Isabelle Lévesque et Sabine Dewulf, Magie renversée

Écrivant un poème, nous nous tenons au plus intime de nous-mêmes, sommes-nous seuls pour autant ? Nous pouvons nous adresser à quelqu’un, nous pouvons lui répondre, mais le dialogue a lieu dans l’espace intérieur. Magie renversée, le livre que publient Isabelle Lévesque et Sabine Dewulf, renouvelle les perspectives.

On a parfois nommé les ouvrages qu’un artiste et un écrivain réalisent en commun « livres de dialogue », il en existe également lorsque deux poètes s’associent.

 

De notre élan caché
nous ferons la colonne
du ciel : les pointillés rejoignent
la ligne continue.
Quand tu la coupes je lis
le hiéroglyphe inédit
du vers tu [.] 

Isabelle Lévesque et Sabine Dewulf, Magie renversée, peintures de Caroline François-Rubino, préface de Florence Saint-Roch, non paginé, Les Lieux-Dits, 2024, 20 €.

Isabelle Lévesque envoie ces lignes à Sabine Dewulf dans les premières pages. Deux poètes ayant reconnu leurs affinités et leurs différences décident d’un même « élan » de partir à l’aventure pour la joie d’être et de faire ensemble, de s’ouvrir, de découvrir. Que ce soit en solo ou en duo, écrire ne réclame que l’élan initial, mais certains ont besoin de se donner au préalable un thème, voire un sujet, ils s’imposent aussi une forme générale. Peu importe, à vrai dire, si l’élan est profond, s’il se régénère, les règles ne deviendront pas des contraintes stériles.

Dès l’origine Isabelle Lévesque et Sabine Dewulf ont défini ce que seraient le domaine de leurs explorations et le protocole de la composition. Sans doute est-ce Sabine Dewulf qui a tenu à ces exigences, on les trouvait dans Tu dis délivrer la lumière (éditions Pourquoi viens-tu si tard ?, 2021) qu’elle a composé avec Florence Saint-Roch, la préfacière justement de Magie renversée. Ce nouveau livre se présente en 15 séquences, de 4 poèmes chacune. (Quatre, un bon chiffre, « [c]ompte rond », dirait Isabelle Lévesque.) Une séquence est engendrée par une photographie, laquelle inspire un premier poème, celui-ci appelle l’intervention de la partenaire, qui fermera la séquence, mais c’est elle qui commencera la suivante.
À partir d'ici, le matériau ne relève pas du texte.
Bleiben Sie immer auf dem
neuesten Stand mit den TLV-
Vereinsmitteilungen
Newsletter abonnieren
À une exception près le passage de relais sera respecté à travers tout le livre.

Cette rigueur de la construction néanmoins n’entraîne aucune monotonie, et peut-être était-elle nécessaire sinon pour canaliser l’animation générale qui conduit les auteures de surprise en surprise, mais pour la valoriser. Nous sommes ici, une fois pour toutes, dans l’univers enchanté des fées et des sorcières, le titre immédiatement nous avertit, ou bien dans le poème initial le mot « conte ». Faut-il distribuer les rôles ? Isabelle serait la fée, Sabine la sorcière. Les allusions à leurs livres précédents sont nombreuses. Philtre, chaudron, brouet, baguette, talisman, pentacle, hiéroglyphe, grimoire, etc., tout le champ lexical de la magie se déploie.
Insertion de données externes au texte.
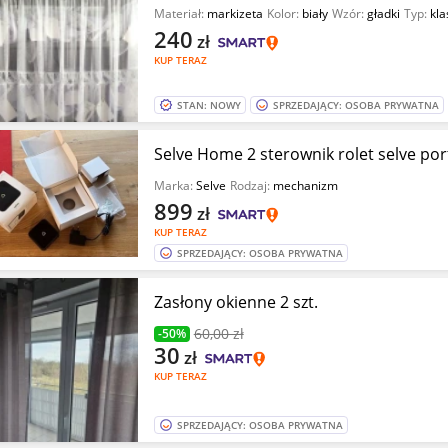
Materiał:
markizeta
Kolor:
biały
Wzór:
gładki
Typ:
kla
240
zł
KUP TERAZ
STAN: NOWY
SPRZEDAJĄCY: OSOBA PRYWATNA
Selve Home 2 sterownik rolet selve por
Marka:
Selve
Rodzaj:
mechanizm
899
zł
KUP TERAZ
SPRZEDAJĄCY: OSOBA PRYWATNA
Zasłony okienne 2 szt.
60
,00 zł
-50%
30
zł
KUP TERAZ
SPRZEDAJĄCY: OSOBA PRYWATNA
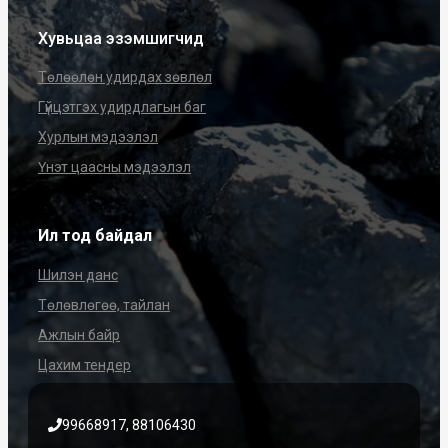
Хувьцаа эзэмшигчид
Төлөөлөн удирдах зөвлөл
Гүйцэтгэх удирдлагын баг
Хурлын мэдээлэл
Үнэт цаасны мэдээлэл
Ил тод байдал
Шилэн данс
Төлөвлөгөө, тайлан
Ажлын байр
Цахим тендер
99668917, 88106430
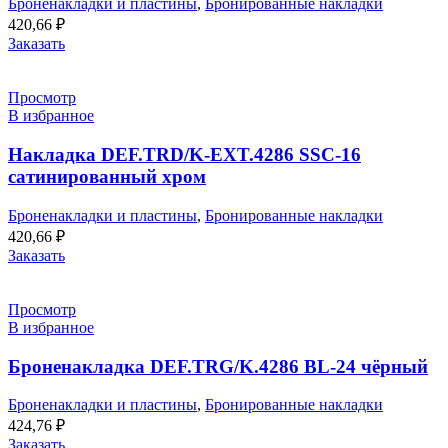
Броненакладки и пластины
,
Бронированные накладки
420,66
₽
Заказать
Просмотр
В избранное
Накладка DEF.TRD/K-EXT.4286 SSC-16
сатинированный хром
Броненакладки и пластины
,
Бронированные накладки
420,66
₽
Заказать
Просмотр
В избранное
Броненакладка DEF.TRG/K.4286 BL-24 чёрный
Броненакладки и пластины
,
Бронированные накладки
424,76
₽
Заказать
Rien n’est stable, tout change à chaque instant. Le mouvement qui caractérise la magie et celui qui emporte la poésie ne font qu’un. Isabelle Lévesque et Sabine Dewulf sont par vocation actives : « nous avançons », « nous courons », « nous volons »… On assiste même à une accélération, due à l’allégresse ou à l’ivresse. L’écriture leur semblerait vaine si elle se bornait à constater, elle est dans ce livre synonyme de « métamorphose » (le mot est répété) : « la clef du poème », dit Isabelle Lévesque, « la métamorphose ». Le connu devient l’inconnu. C’est en permanence la quête de l’inconnu qui exalte Isabelle Lévesque et Sabine Dewulf, elles parlent encore, l’une comme l’autre, d’« alchimie ». En les lisant, comment ne pas penser au Rimbaud des Illuminations, « Conte », « Enfance » ? Le conte et le poème sont indissociables, l’esprit d’enfance y règne.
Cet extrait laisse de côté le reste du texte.